EXERCISE PROMPT. Apart from the images, the records below need to be copied exactly.

Start of Block

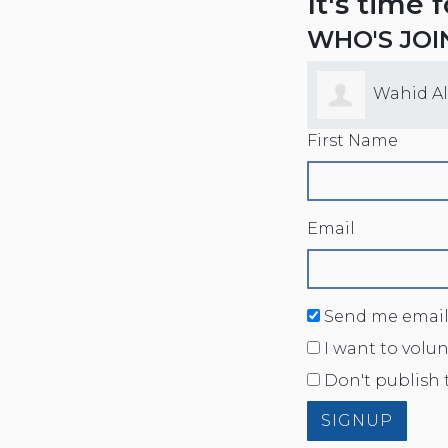
It's time 
WHO'S JOI
Wahid A
First Name
Email
Send me email
I want to volu
Don't publish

End of Block

ANSWER BELOW.
It's time 
WHO'S JOI
Wahid A
First Name
Email
Send me email
I want to volu
Don't publish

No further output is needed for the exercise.